Yeah. Oh my gosh. A hundred percent. I have people going back and forth both directions. You do need to understand, I think that there should be cross-training period. Back when I went back to school to get my master's, a bunch of the courses I actually took at that point were in database infrastructure, which is less relevant now, but being able to understand the database infrastructure really helps with implementation. And if you can ask the right questions and use the same language as IT, that's super helpful. And I like those skills are so useful back and forth. And I could definitely see kind of cross-training, especially because a lot of times, I think for the last decade or so, the data scientist terminology has been kind of viewed as sexier than the data engineering terminology for no particular reason. They're both critical to the process. And so I think people would be very welcome to bring you the other direction. We usually have the opposite problem where you hire a data engineer and they only want to be a data scientist. So yeah, I would welcome someone going the other way.

So in terms of getting that training or knowledge, would you recommend just talking to the subject matter experts in your company or are there any independent resources that you know of to get started?

Yeah. I mean, I would start with kind of informational. The way I always start whenever anyone thinks about any development across job areas is some informational interviews with people doing that work, asking them what tools they use day-to-day, what is their job really like day-to-day. And I would do it across a few different companies. I would ask the data engineers at your company, but also really think about where it is you want to land. Because even if I think about data science, people ask me, how do I become a data scientist? I get that question all the time. And my response is, well, is it an insurance? Is it in tech? Is it in... Because in some of those spaces, you're going to want a PhD and a specialization. In some of those spaces, you're going to want... You can come right out of undergrad and do XYZ and you'll be working with certain types of techniques. So I would say data engineer means so many different things that I would really start to hone in first on what's your industry space and what does data engineer mean to you. And then where are those types of roles and how do I start working with that peer group? And then there's really great volunteer organizations. An example would be Code Across America, where you can come in and work on little projects. And there'll be other data engineers in the group where you can learn from them informally.

Cloud tools and closing advice

Jamie, there was an anonymous question I missed earlier, which was about migration to the cloud. And just ask me if you could share a little bit about the tools that you're using for that.

So we happen to be like an AWS infrastructure company. No pros or cons there. I don't think I can share necessarily the proprietary tool set we use inside that. But I would say if you do decide to use AWS versus Google Cloud versus Azure, just be aware that AWS is like Legos. There's a bunch of pieces everywhere and you have to put them together the way you want them. And if you don't know how to do that, it can be really hard. So I would say we have lots of different Legos and then you can also hook in other different types of tools. If you go with something more like Azure, a lot of it's more pre-built, a little bit more predefined in Google Cloud. But yeah, we're using AWS as part of our tech stack. And then we have a bunch of other tools stacked in there.

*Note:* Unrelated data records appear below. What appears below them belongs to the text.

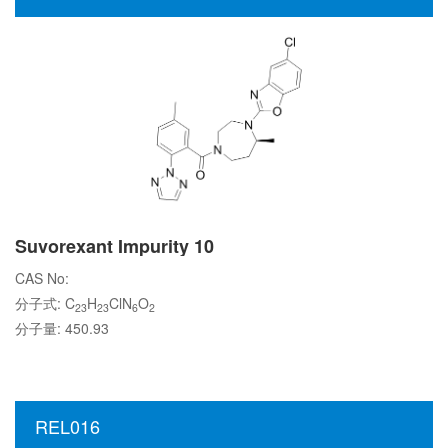
Suvorexant Impurity 10
CAS No:
分子式: C
H
ClN
O
23
23
6
2
分子量: 450.93
REL016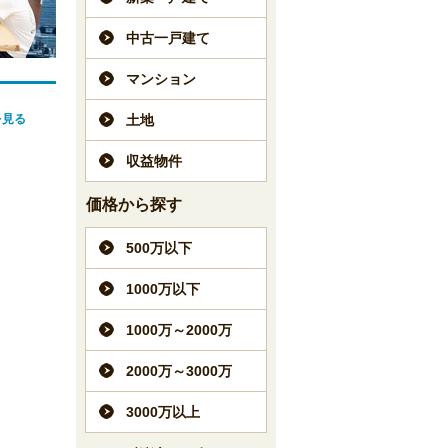
中古一戸建て
マンション
を見る
土地
収益物件
価格から探す
500万以下
1000万以下
1000万～2000万
2000万～3000万
3000万以上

Well, thank you. As we get to the end here, I would love to ask you if you could share a piece of career advice that kind of sticks out to you in your mind, or maybe it's something you received or that you've given to someone on your team.

Sure. So my biggest piece of career advice would be to lean in to being the dumbest person in the room rather than focusing on being the smartest person in the room. And really just keep asking why. Because a lot of times a legacy process or a model or whatever, if someone can't explain it to you, that means that there's probably issues that you can find in it that you can fix.